Clarke, 43, a lawyer who is married with three children, denies allegations that he sexually assaulted the woman, according to his lawyer.
“He’s done nothing wrong,” attorney Michael Doolin said. “He’s been completely cooperative with the investigation by police and he looks forward to being exonerated.”
During a brief telephone interview Thursday, Doolin acknowledged that his client had not been placed on leave and was continuing to work.
However, his duties are limited because neither his .40-caliber Glock nor his IRS car have been returned to him, according to several people familiar with the investigation.
The IRS declined to comment on what action, if any, it had taken internally against the agent as a result of the allegations.
In response to questions about Clarke’s work status, the IRS released a statement Thursday saying, “The IRS holds our employees to high standards, and we do not tolerate inappropriate behavior. When questions arise, the IRS works closely with the appropriate law enforcement agencies.”
The agency released the same statement, word for word, after the agent who led the IRS Criminal Investigation Office in Philadelphia was charged in September with sexually assaulting a female agent at a conference in St. Louis. Gregory Allen Floyd was accused of pushing his hand between the woman’s legs and groping her, according to police.
Jennifer Drobac, a professor at Indiana University Robert H. McKinney School of Law, called it “disturbing” that Clarke is allowed to continue working despite allegations that he sexually assaulted a woman at gunpoint. Most companies would place an employee facing such allegations on administrative leave, with or without pay, until the charges were substantiated or unsubstantiated, she said.

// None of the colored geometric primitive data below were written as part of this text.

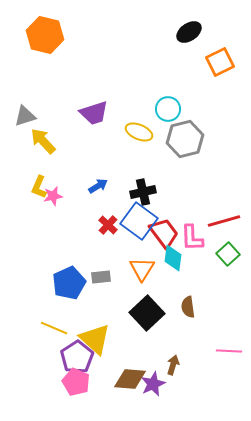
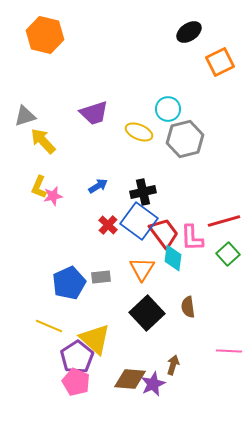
yellow line: moved 5 px left, 2 px up
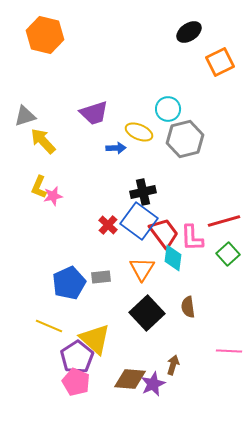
blue arrow: moved 18 px right, 38 px up; rotated 30 degrees clockwise
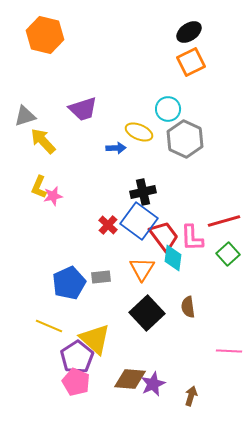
orange square: moved 29 px left
purple trapezoid: moved 11 px left, 4 px up
gray hexagon: rotated 21 degrees counterclockwise
red trapezoid: moved 3 px down
brown arrow: moved 18 px right, 31 px down
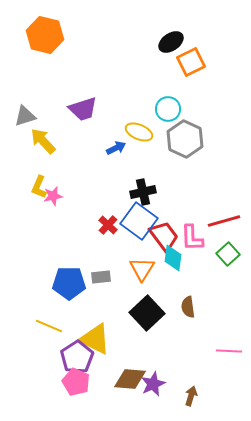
black ellipse: moved 18 px left, 10 px down
blue arrow: rotated 24 degrees counterclockwise
blue pentagon: rotated 24 degrees clockwise
yellow triangle: rotated 16 degrees counterclockwise
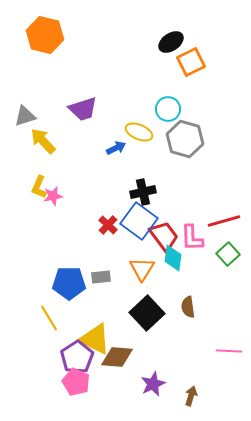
gray hexagon: rotated 9 degrees counterclockwise
yellow line: moved 8 px up; rotated 36 degrees clockwise
brown diamond: moved 13 px left, 22 px up
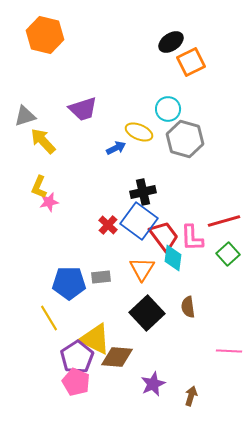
pink star: moved 4 px left, 6 px down
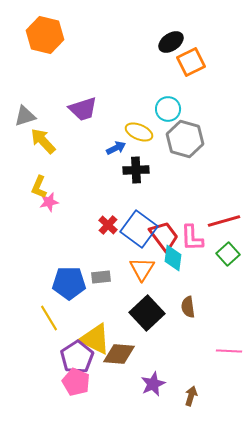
black cross: moved 7 px left, 22 px up; rotated 10 degrees clockwise
blue square: moved 8 px down
brown diamond: moved 2 px right, 3 px up
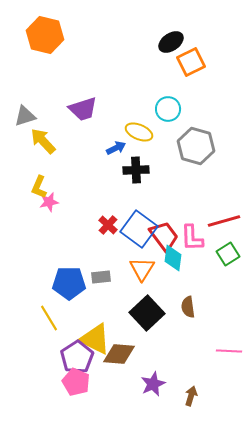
gray hexagon: moved 11 px right, 7 px down
green square: rotated 10 degrees clockwise
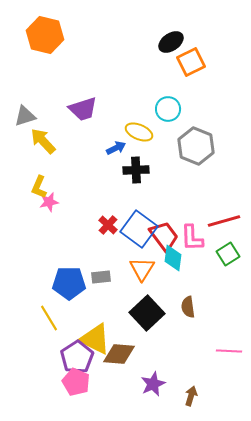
gray hexagon: rotated 6 degrees clockwise
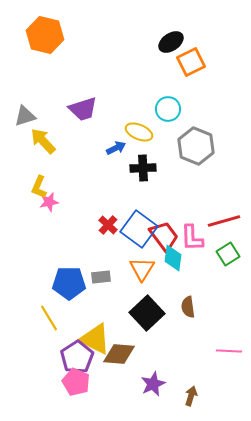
black cross: moved 7 px right, 2 px up
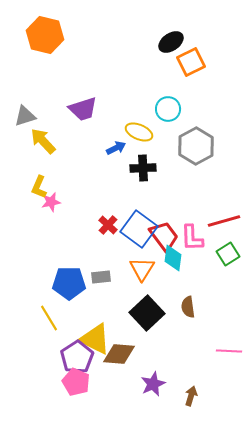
gray hexagon: rotated 9 degrees clockwise
pink star: moved 2 px right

“It’s really easy for an employer, whether the IRS or a private company, to say we take sexual harassment very seriously, but they don’t if the message that they are sending to their employees is that nothing will be done to secure a situation which might involve a felony and a violent sexual attack,” Drobac said.
She also questioned why it has taken so long to determine whether criminal charges will be brought against Clarke.
McCarthy, the Boston Police spokesman, said investigations take time and the case was not handled any differently because Clarke is a law enforcement officer.
“There are certain steps we have to take to ensure people’s rights on both sides, and nothing was done any differently in this case,” he said. “We continue to work closely with the district attorney’s office.”
The college student did not respond to an inquiry from the Globe about the woman’s allegations. She was hired as an unpaid summer intern and worked as an investigative analyst, assisting agents working on criminal investigations. Clarke was assigned to a DEA task force and investigated financial crimes, including money laundering, identity theft, and tax evasion.
According to several people familiar with the investigation, after work on July 26, Clarke invited the woman to join co-workers for drinks at The Kinsale, an Irish pub at Center Plaza, located across the street from the IRS offices in the JFK Building. Afterward, Clarke drove the woman to South Station in his government car, they said.
She called 911 minutes after getting out of the car, and reported that Clarke had put a gun in her mouth and sexually assaulted her, according to the audio recorded by Broadcastify.
“She was obviously terrified and frightened and called right away,” said Boston attorney Howard Friedman, adding that victims of sexual assault are often reluctant to come forward out of fear for the impact going public could have on their lives. Friedman specializes in civil rights and police misconduct cases but has no connection to this case.
The student who accused Clarke of sexual assault did not return to her internship at the agency after that night, according to people familiar with the investigation.
On Friday, after inquiries from the Globe, a DEA spokesman said Clarke was no longer assigned to that agency’s task force, but declined to say when he was removed.